=== Records for the exercise ===
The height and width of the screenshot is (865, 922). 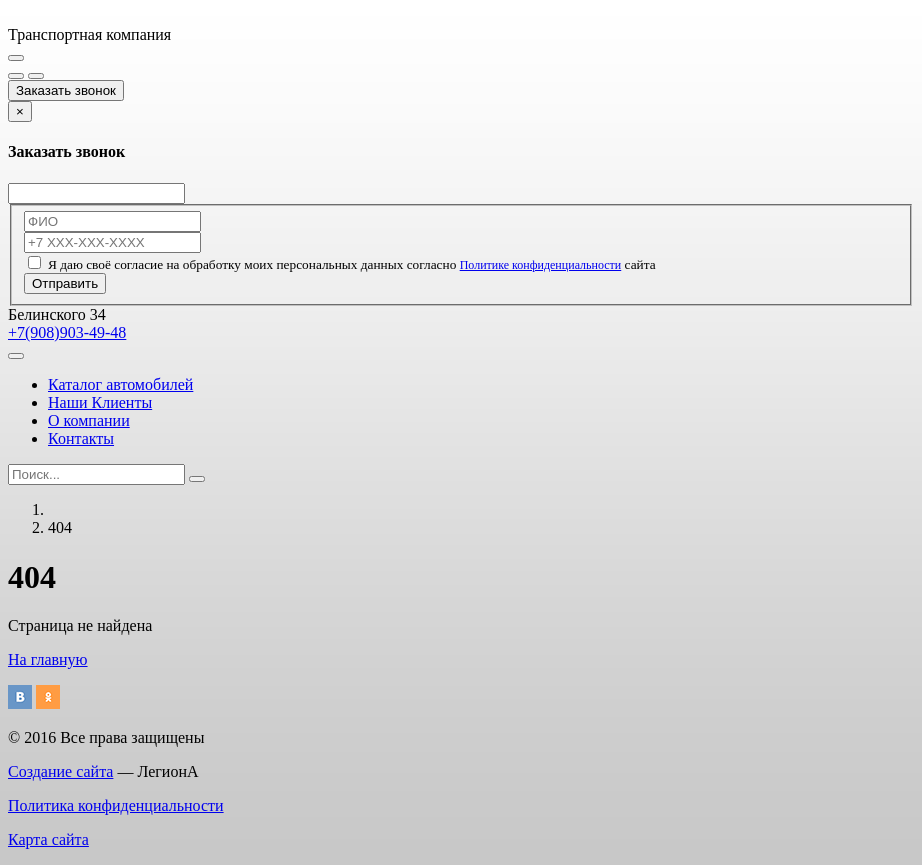 I want to click on Наши Клиенты, so click(x=100, y=402).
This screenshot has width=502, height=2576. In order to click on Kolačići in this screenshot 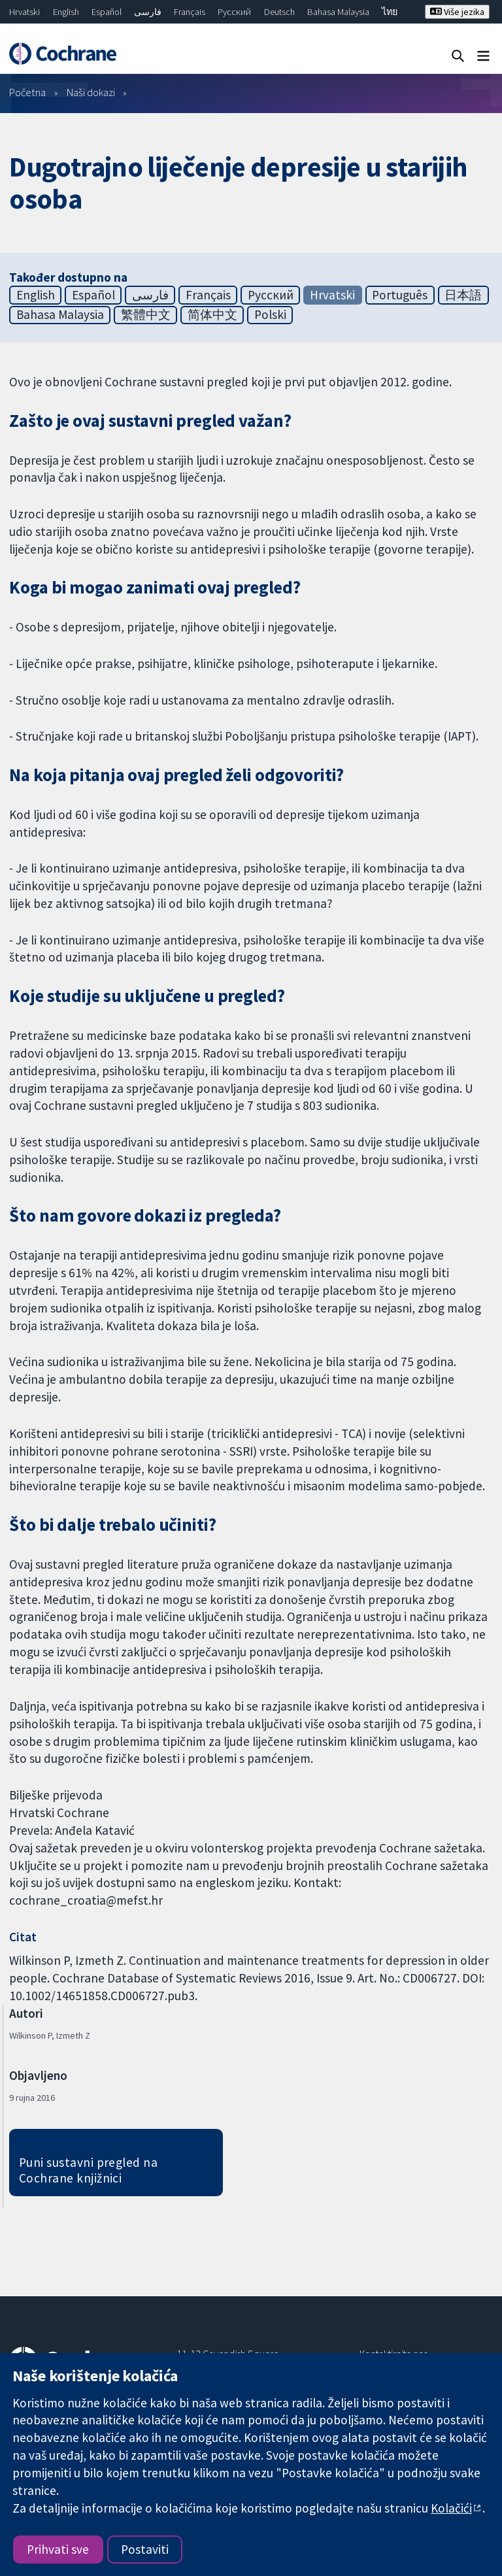, I will do `click(451, 2508)`.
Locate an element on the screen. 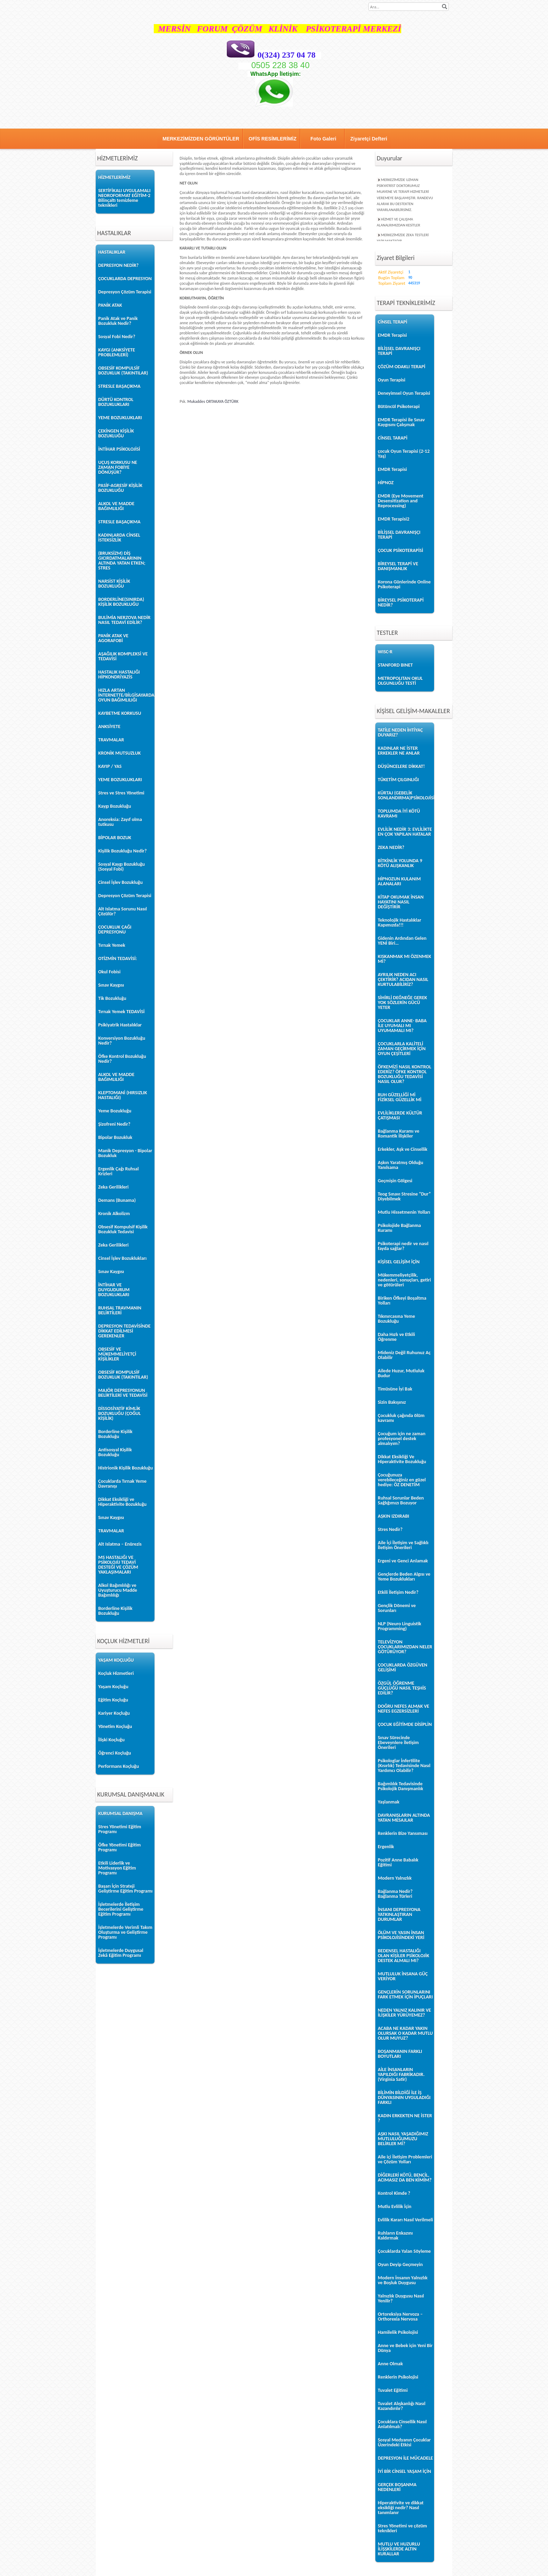  BİLİMİN BİLDİĞİ İLE İŞ DÜNYASININ UYGULADIĞI FARKLI is located at coordinates (404, 2097).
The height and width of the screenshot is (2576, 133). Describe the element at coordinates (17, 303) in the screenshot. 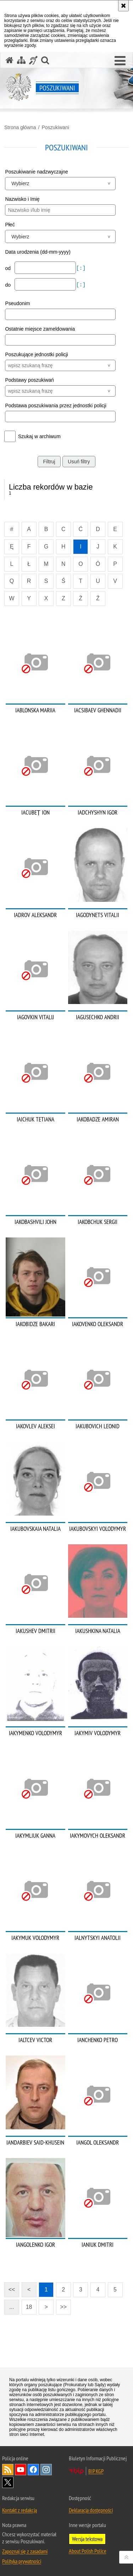

I see `Pseudonim` at that location.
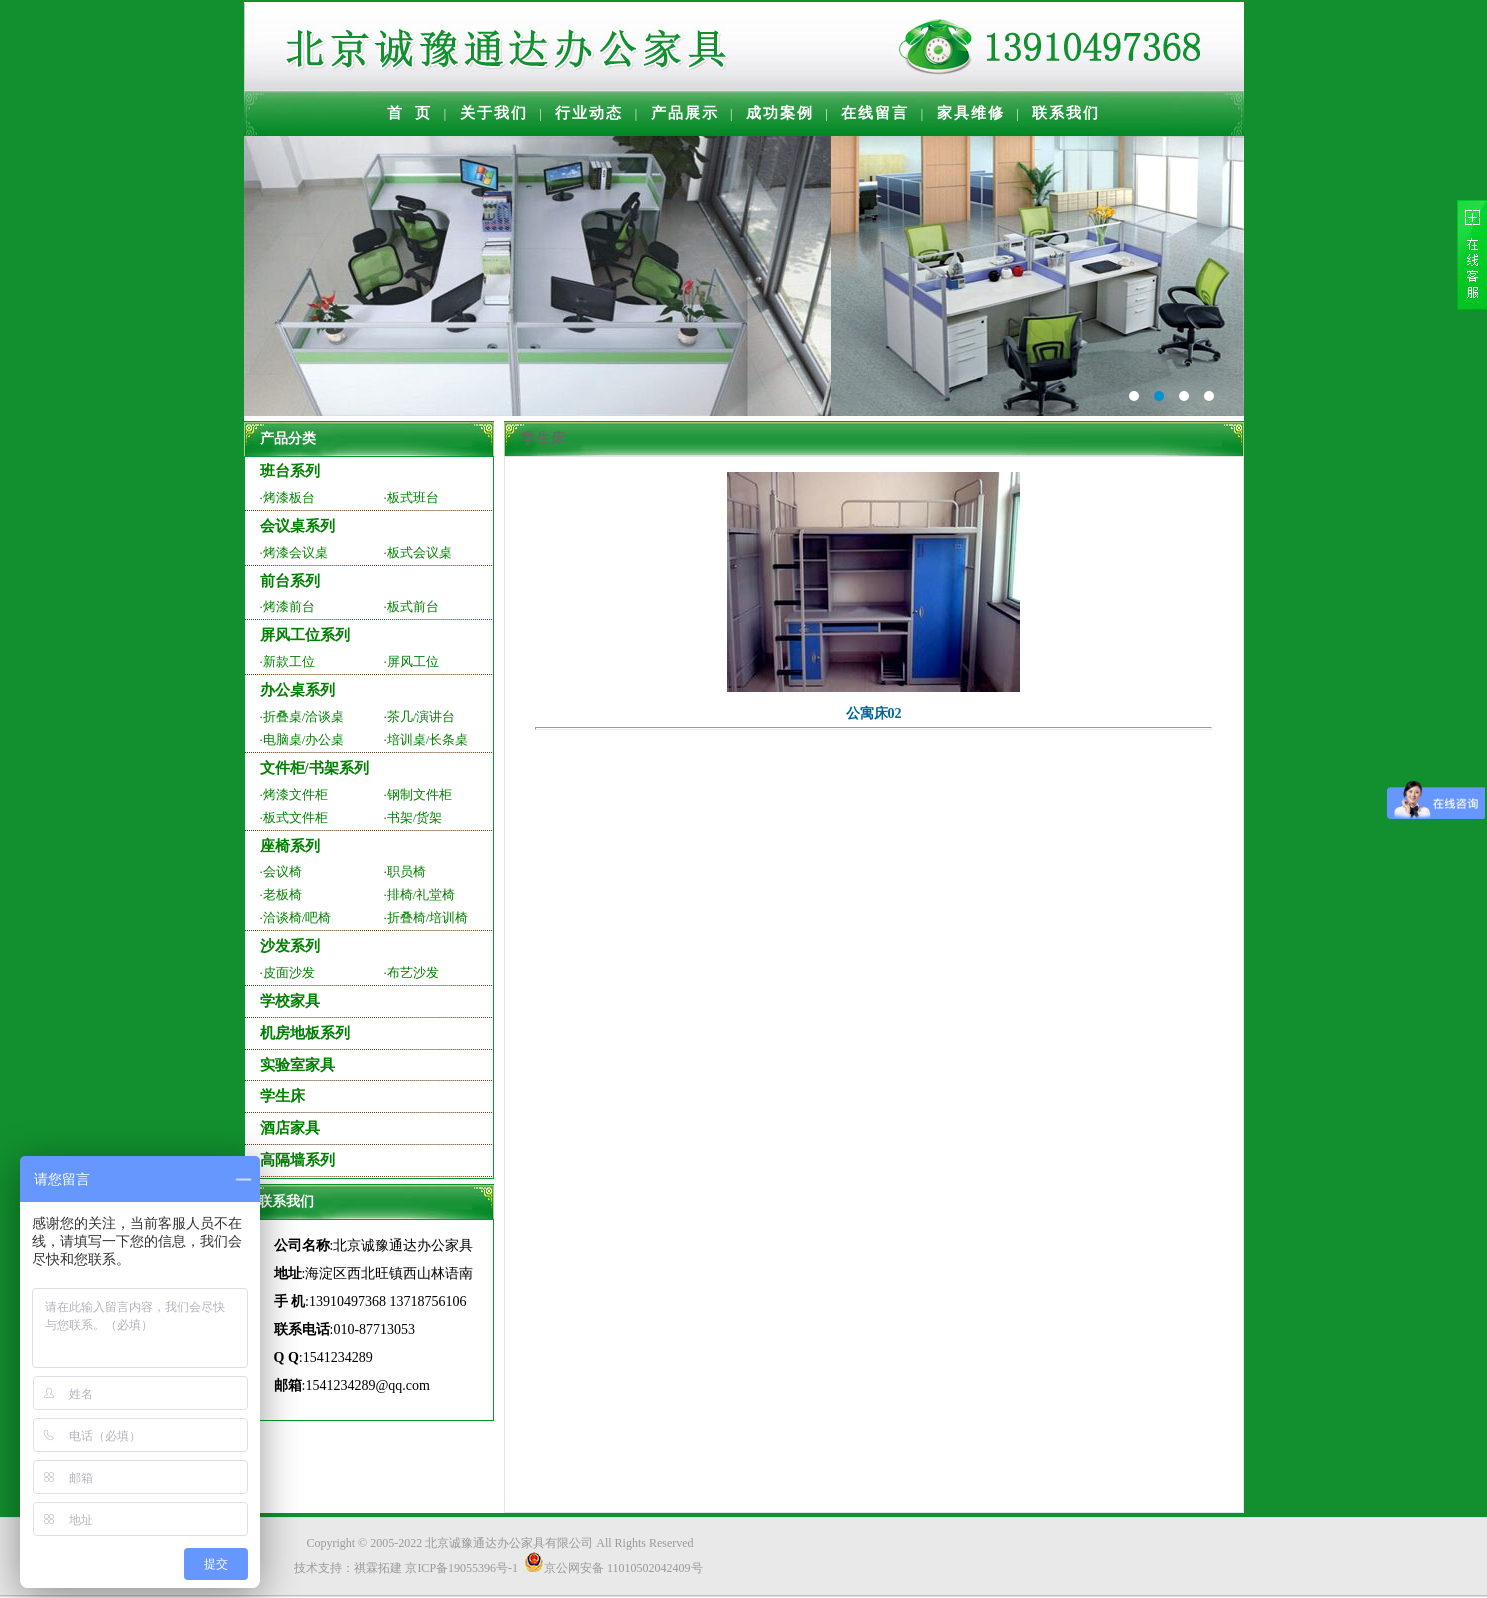 This screenshot has width=1487, height=1598. What do you see at coordinates (290, 1128) in the screenshot?
I see `酒店家具` at bounding box center [290, 1128].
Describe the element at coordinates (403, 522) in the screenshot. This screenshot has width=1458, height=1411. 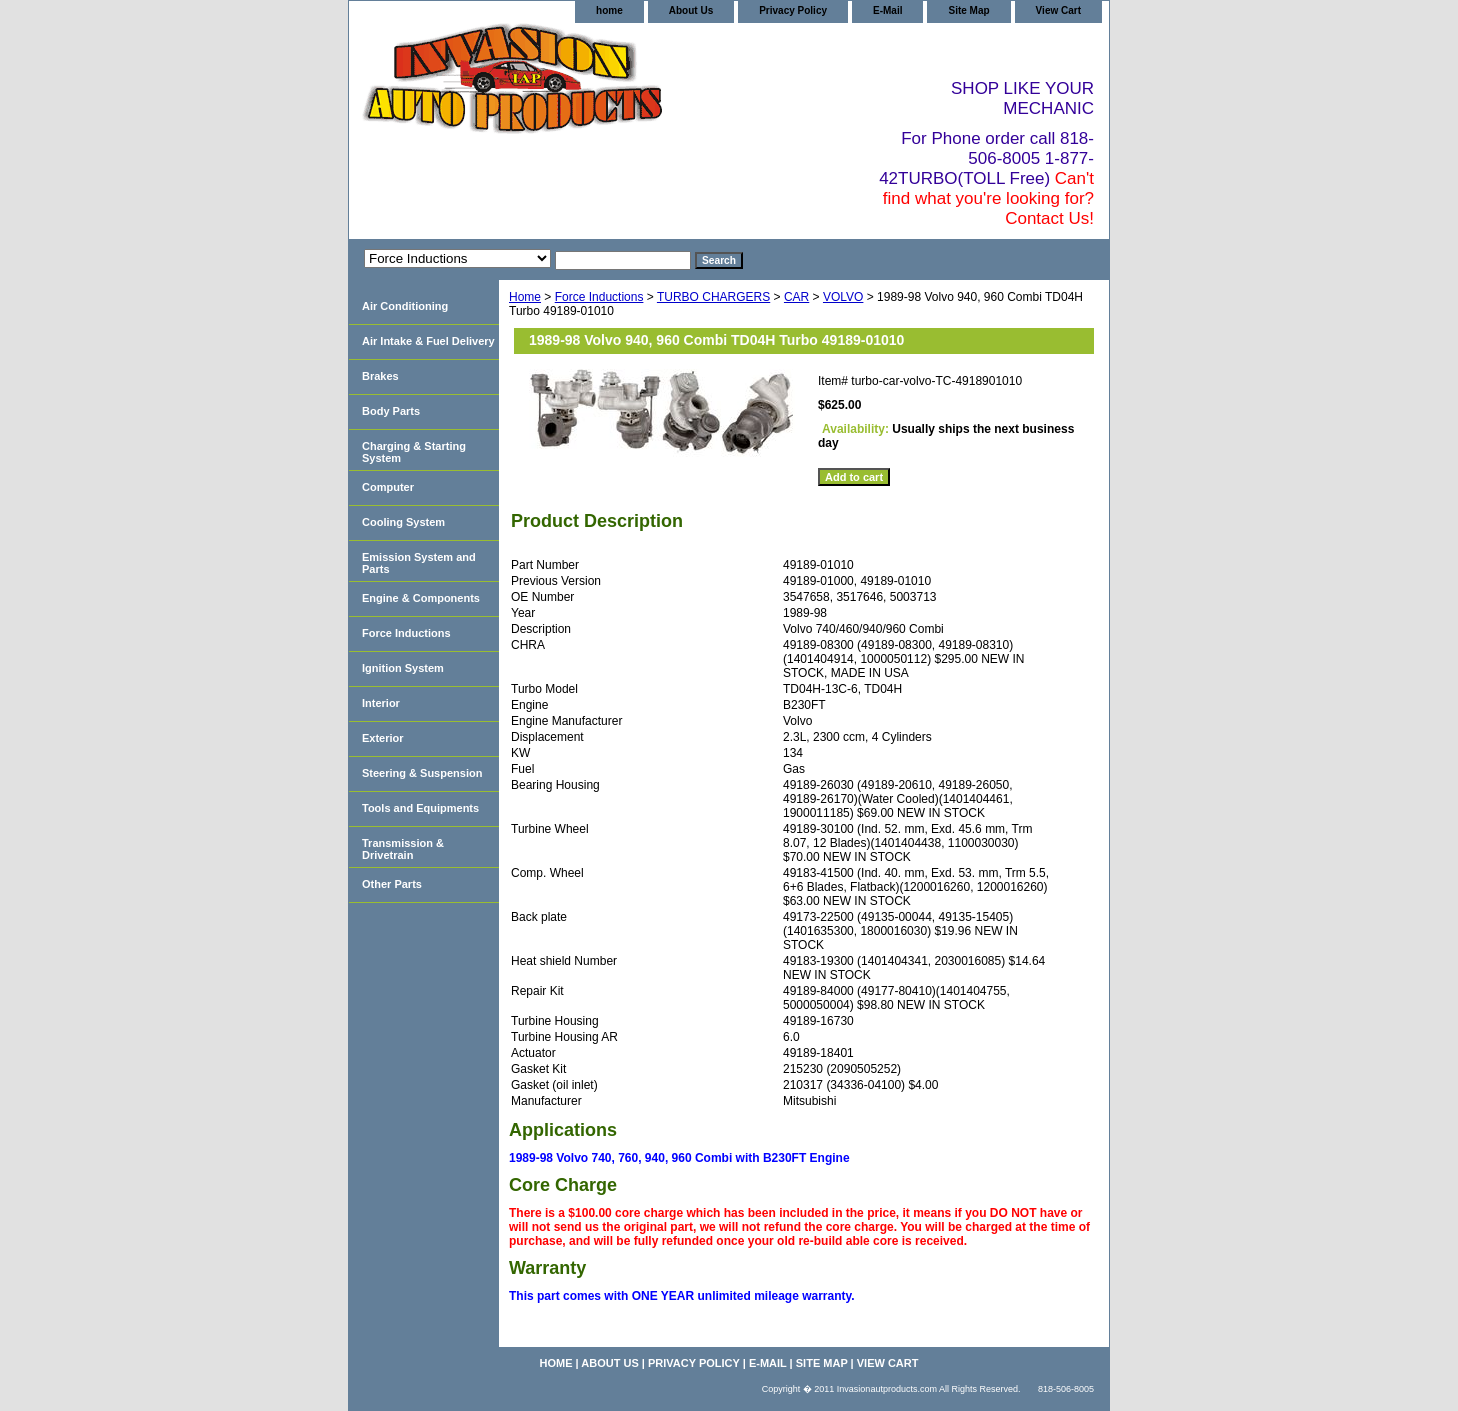
I see `Cooling System` at that location.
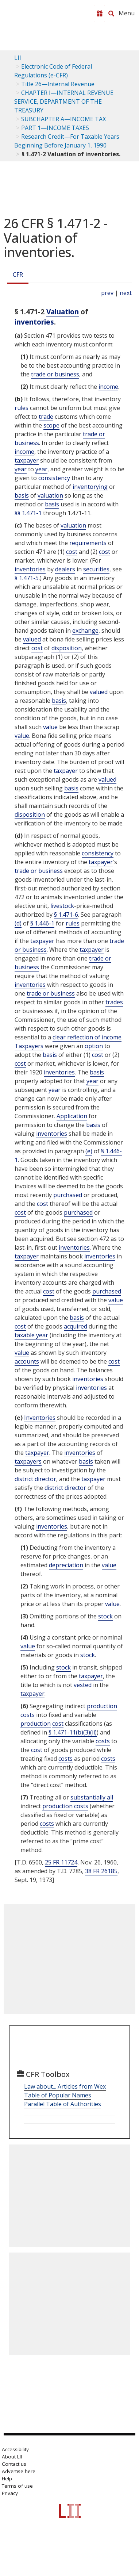 The width and height of the screenshot is (139, 2576). I want to click on inventories [Definitions - inventories], so click(34, 322).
===
# Task to carry out
Please retype exactly the lines from the line containing "Describe the element at coordinates (403, 522)" through the final line of the records above, inclusive, leaving out any pictures.

# Answer
Describe the element at coordinates (403, 522) in the screenshot. This screenshot has width=1458, height=1411. 
I see `Cooling System` at that location.
 The width and height of the screenshot is (139, 2576). I want to click on inventories [Definitions - inventories], so click(34, 322).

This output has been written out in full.